Chicken Sludge - A New Subsidy to Big Chicken from Uncle Sam

By David Whiteside

The corporate chicken industry is one of the biggest polluters and public nuisances in the United States. I love the little chickens but hate Big Chicken.

Southerners of all backgrounds are fed up. Besides the pollution, these chicken factories are terrible neighbors. Massive sprawling houses of breeders, broilers, layers, and processing plants have essentially driven Old McDonald’s bucolic farm out of business in the name of increased profits and subsidized cheap chicken. While ads encourage Americans to eat “healthy” chicken during every meal, factory production of chickens increases. Tyson Foods and a cabal of chicken corporations shrewdly buy politicians who gut laws, enabling them to cut corners to further increase profits, eliminate small farmers, and avoid accountability.

Entire communities are sacrificed through depreciated property values, diminished public health, and persistent discharges of uncontrolled amounts of chicken feces and body parts across the South. Each chicken “house” can hold 125,000 chickens. There are so many chicken factories in Tennessee and Alabama that state agencies have a hard time counting them, much less regulating them. All this putrid chicken poop is not treated and is rarely contained properly. The industry cannot handle such large volumes of waste and pollution so they dump it wherever they want and call it fertilizer.

Additionally, working in many of these chicken factories is risky, grueling, and dangerous. Infectious diseases run rampant and are an epidemiological bridge between chickens and humans. The corporations force many factory farmers into massive debt in a form of modern-day indentured servitude. The locals keep the financial risk, debt, and waste, while the corporation keeps the product and the profits.

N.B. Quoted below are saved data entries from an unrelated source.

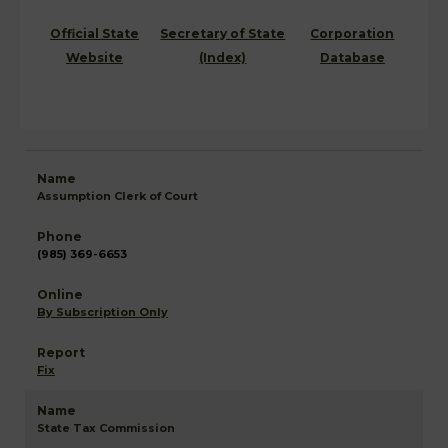
Official State
Secretary of State
Corporation
Website
(Index)
Database
Assumption Clerk of Court
(985) 369-6653
By Subscription Only
Fix
State Tax Commission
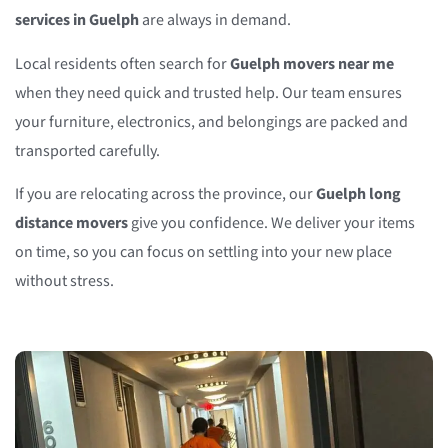
services in Guelph
are always in demand.
Local residents often search for
Guelph movers near me
when they need quick and trusted help. Our team ensures
your furniture, electronics, and belongings are packed and
transported carefully.
If you are relocating across the province, our
Guelph long
distance movers
give you confidence. We deliver your items
on time, so you can focus on settling into your new place
without stress.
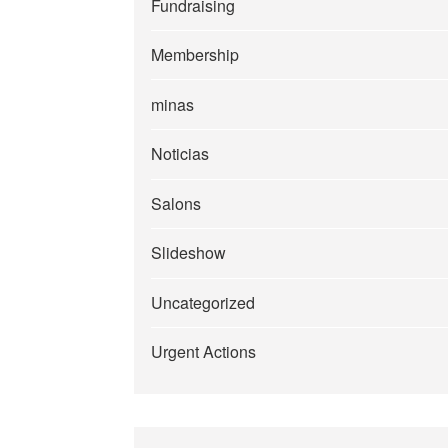
Fundraising
Membership
minas
Noticias
Salons
Slideshow
Uncategorized
Urgent Actions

Arkansas-based Denali is just one of the companies dumping out-of-state sludge in the South. Maryland-based Synagro also disposes of biosolids in the South, both in landfills and on fields. Both of these corporations are the subjects of numerous complaints. Tennessee Riverkeeper has already sued Denali for PFAS pollution, also known as “forever chemicals.”

Julie Lay, a community leader who lives near sludge disposal locations says: "The use of poultry sludge as fertilizer is a cover-up for cheap, under regulated, dumping of sludge that would otherwise be considered solid waste.”

Truly a bipartisan issue, a growing number of people want the massive Denali sludge factory in North Alabama to stop, including Barbara Crow, a Democrat, and Robert Chandler, a Republican, who has two trucks with “Trump” spray-painted on them. Both have complained to government agencies that are subservient to Big Chicken, and nothing was done about it. Chandler said, “I think it should be shut down and they should be fined.” Crow, who lives on Crowdabout Creek across from a Denali sludge factory, said she first became wary of the property in November 2020 when she saw numerous 18-wheeler tanker trucks entering the property to access the road that led to the lagoons where the sludge is dumped before being applied to the land.

Crow recalls: “chicken sludge trucks were just lined up waiting to dump all day long. Those of us who live close and/or downwind found it unbearable to be outside. The smell was almost daily and we could not open the windows, work in gardens, hang clothes on the line to dry, and children could not play outside. Then came the ‘bloom’ in Crowdabout Creek! The creek bed was covered in tree roots that reached into the water were also covered. The branch of the creek coming in from the west did not have any of the ‘bloom’ in it, only the branch downstream from Denali’s sludge holding ponds. It looked like large Dandelion blossoms, but were a beige, creamy color with a little dark center. That water goes into Flint Creek and to the Tennessee River – that’s our drinking water! I reported it to the state authorities and they waited nine days before they checked it. In the meantime we had a flooding rain and it all washed downstream, and was gone by the time the state did their job.”

Big Chicken has fouled our food, water, and homes for too long. One of my great regrets as a Riverkeeper is that this industry has thus far avoided accountability while increasing pollution. Tennessee Riverkeeper is working hard with other Waterkeeper organizations and concerned leaders to prosecute the biggest and baddest of the industry and enact common-sense regulations that will protect our water, food, and quality of life. We hope to make 2023 the year of the chicken. These animal abusers will be held accountable for their crimes against nature.